You already know CPUs speculate — they predict branches and execute ahead. But in January 2018, the world learned that speculation leaves observable side effects even when the CPU rewinds incorrect work. This is the foundation of Spectre and Meltdown, and it fundamentally changed how we think about hardware security.

The core problem: When the CPU speculatively executes an instruction that should have been squashed, it rolls back architectural state (registers, memory writes) perfectly. But it does not roll back microarchitectural state — specifically, cache contents. An attacker can measure cache timing to recover data that was transiently accessed during misspeculation.
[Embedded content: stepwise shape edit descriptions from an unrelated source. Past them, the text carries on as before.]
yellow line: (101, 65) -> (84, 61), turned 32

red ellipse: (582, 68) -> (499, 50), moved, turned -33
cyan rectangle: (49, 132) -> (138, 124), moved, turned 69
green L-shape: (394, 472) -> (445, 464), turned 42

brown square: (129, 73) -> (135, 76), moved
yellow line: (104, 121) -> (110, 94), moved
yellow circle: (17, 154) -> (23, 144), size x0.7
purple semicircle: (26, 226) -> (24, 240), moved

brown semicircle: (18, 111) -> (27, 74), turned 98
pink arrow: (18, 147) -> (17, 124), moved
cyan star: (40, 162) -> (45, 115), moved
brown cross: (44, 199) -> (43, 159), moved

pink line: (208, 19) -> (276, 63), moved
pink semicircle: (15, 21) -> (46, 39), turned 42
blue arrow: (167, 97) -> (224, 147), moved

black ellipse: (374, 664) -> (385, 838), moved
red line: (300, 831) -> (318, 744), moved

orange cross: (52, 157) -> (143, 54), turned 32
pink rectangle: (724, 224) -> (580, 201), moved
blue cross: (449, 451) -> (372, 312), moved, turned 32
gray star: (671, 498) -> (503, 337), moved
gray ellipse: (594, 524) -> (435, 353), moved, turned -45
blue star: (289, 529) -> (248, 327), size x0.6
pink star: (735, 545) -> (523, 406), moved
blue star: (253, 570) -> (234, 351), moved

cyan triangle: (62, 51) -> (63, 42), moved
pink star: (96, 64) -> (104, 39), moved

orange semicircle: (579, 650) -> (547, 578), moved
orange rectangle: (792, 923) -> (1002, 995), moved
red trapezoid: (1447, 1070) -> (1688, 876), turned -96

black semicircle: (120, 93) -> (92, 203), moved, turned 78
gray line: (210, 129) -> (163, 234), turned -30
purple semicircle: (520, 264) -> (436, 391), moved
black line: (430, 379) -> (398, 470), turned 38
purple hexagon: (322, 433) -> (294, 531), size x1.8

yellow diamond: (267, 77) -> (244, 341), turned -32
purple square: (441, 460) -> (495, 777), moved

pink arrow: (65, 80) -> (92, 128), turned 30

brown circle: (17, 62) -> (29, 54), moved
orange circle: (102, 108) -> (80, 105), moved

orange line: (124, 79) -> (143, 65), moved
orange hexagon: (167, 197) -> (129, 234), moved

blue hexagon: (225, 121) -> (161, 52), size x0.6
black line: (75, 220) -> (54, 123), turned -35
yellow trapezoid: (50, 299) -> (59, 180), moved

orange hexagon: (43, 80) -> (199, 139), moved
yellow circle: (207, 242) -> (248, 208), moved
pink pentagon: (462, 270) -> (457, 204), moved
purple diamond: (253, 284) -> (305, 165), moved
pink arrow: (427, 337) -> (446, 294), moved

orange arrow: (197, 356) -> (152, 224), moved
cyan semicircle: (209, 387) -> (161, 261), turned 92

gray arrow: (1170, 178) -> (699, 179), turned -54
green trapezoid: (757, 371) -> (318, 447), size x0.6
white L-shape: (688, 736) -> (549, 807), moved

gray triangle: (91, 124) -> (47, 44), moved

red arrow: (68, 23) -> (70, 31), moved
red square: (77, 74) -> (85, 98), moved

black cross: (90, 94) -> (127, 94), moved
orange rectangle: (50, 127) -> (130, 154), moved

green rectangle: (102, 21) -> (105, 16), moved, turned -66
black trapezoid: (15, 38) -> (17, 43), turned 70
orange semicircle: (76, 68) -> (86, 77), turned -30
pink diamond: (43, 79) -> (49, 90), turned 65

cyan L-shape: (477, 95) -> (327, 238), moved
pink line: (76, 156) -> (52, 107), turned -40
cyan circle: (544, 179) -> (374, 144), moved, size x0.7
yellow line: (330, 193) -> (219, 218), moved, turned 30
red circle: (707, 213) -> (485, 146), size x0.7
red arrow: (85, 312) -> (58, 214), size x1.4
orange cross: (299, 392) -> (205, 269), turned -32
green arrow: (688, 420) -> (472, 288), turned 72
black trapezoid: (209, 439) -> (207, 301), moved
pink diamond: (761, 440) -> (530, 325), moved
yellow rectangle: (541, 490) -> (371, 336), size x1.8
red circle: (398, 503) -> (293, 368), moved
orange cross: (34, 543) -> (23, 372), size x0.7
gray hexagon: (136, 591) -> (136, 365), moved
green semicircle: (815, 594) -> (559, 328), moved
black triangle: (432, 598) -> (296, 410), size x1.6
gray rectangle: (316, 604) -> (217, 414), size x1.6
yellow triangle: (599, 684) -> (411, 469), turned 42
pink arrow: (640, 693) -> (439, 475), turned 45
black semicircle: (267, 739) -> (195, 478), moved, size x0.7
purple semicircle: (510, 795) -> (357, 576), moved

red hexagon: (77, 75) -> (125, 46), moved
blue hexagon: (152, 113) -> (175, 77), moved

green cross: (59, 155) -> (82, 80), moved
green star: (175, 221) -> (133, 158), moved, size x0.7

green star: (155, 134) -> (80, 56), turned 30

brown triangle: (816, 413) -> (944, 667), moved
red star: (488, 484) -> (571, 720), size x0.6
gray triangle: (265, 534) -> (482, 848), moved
Meltdown (CVE-2017-5754) exploited the fact that on Intel CPUs, a userspace load from kernel memory would succeed speculatively before the permission check retired and triggered a fault. The transient instruction could use the illegally-read byte as a cache line index, encoding the secret into cache state. A subsequent flush+reload timing attack recovers the byte. One byte at a time, you dump kernel memory from userspace at roughly 500 KB/s on affected hardware.

Spectre (CVE-2017-5753, 5715) is subtler and harder to fix. Variant 1 (bounds check bypass) mistrains the branch predictor so the CPU speculatively executes past an array bounds check, reading out-of-bounds data and encoding it via a cache side channel. Unlike Meltdown, this works within the same privilege level — a JavaScript JIT engine in your browser could read other tabs' memory.

The mitigations reveal the performance cost of security:

• KPTI (Kernel Page Table Isolation): Fixes Meltdown by unmapping kernel pages in userspace page tables. Every syscall now requires a full page table switch. Cost: 5–30% on syscall-heavy workloads (databases, I/O-bound apps).
• Retpolines: Replace indirect branches with a return-based trampoline that the branch predictor can't mistrain. Cost: 5–10% on workloads with frequent indirect calls (C++ vtables, interpreters).
• Microcode updates: Intel added IBRS/IBPB instructions to flush or restrict branch predictor state across privilege boundaries.

Rule of thumb: A cache-timing side channel can leak approximately 1 bit per cache line probe. With a ~40ns L1 miss vs ~4ns L1 hit distinguishability window and 256 probes per byte (one per possible value), an optimized Spectre gadget leaks roughly one byte per 10 microseconds — slow compared to DMA, devastating compared to "impossible."

Modern CPUs (Intel Golden Cove, ARM Cortex-X3+) now include hardware mitigations: separate branch predictor namespaces per privilege level, speculative store bypass disable, and eager permission checks that block Meltdown-class reads before they reach the cache. The performance tax is baked into silicon now — your CPU is permanently ~5% slower than an alternate timeline where nobody published these attacks.